Elle envoie un signal des plus péjoratifs aux établissements qui depuis des années, s’attachent à délivrer une formation de qualité et conforme au cadre réglementaire applicable. Elle offre a contrario une prime d’impunité à tous ceux qui s’affranchissent des règles. Elle détruit enfin d’un trait de plume la confiance chèrement construite entre notre profession, son appareil de formation, ses étudiants et notre ministère de tutelle.
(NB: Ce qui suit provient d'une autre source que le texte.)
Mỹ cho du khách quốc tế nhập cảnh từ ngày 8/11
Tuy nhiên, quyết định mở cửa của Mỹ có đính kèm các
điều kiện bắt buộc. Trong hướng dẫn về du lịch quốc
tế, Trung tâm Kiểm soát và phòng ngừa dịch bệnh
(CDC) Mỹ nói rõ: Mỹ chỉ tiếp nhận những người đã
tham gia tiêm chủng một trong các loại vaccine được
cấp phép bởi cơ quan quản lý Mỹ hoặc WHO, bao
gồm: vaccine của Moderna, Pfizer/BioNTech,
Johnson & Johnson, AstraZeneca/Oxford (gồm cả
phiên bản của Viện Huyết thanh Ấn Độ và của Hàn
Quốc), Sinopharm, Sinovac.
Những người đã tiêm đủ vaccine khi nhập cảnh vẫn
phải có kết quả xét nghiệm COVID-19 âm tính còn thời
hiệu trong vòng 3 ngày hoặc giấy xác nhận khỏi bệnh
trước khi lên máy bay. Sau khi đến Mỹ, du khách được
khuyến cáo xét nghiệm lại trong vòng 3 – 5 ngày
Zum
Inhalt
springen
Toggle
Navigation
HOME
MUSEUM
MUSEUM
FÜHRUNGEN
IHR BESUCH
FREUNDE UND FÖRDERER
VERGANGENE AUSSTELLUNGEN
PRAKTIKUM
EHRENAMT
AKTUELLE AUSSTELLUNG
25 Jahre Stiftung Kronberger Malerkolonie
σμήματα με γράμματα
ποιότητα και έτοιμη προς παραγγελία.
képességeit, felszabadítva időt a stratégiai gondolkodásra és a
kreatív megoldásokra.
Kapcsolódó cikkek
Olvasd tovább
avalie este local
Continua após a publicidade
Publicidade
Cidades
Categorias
La DGOS prévoit un décret modificatif afin de permettre la délivrance des agréments provisoires. En d’autres termes, la réglementation ne convenant pas aux écoles ayant perdu leur agrément, le Gouvernement la modifie a posteriori. Cette façon d’agir nous laisse tous interrogatifs quant au respect de l’état de droit.
Selon le communiqué de presse ministériel, une mission sera confiée l’IGAS afin « d’étudier le cadre règlementaire de ces écoles, les conditions de délivrance des agréments, l’exercice professionnel ainsi que la cible démographique » des ostéopathes. Faut-il rappeler que cela fait 7 ans qu’un contrôle in situ des établissements est demandé par la profession ? Si un tel contrôle avait été réalisé, nous n’en serions pas là et l’offre de formation serait aujourd’hui homogène en qualité.
A ce stade toutefois, il est important de considérer qu’en l’absence de décision d’agrément provisoire publiée au journal officiel de la République Française, aucune des 9 écoles concernées n’a encore retrouvé son agrément. Puis, si ces décisions sont publiées, viendra alors le temps de l’examen de leur légalité.
Tout ceci constitue un immense gâchis et augure d’une année à rebondissements. Le gouvernement affiche une faiblesse coupable face à une offre de formation dont certains acteurs agissent à l’écart du cadre réglementaire. Les ostéopathes ne peuvent qu’être consternés face à un manque de courage qui alimente l’idée d’un système à plusieurs vitesses.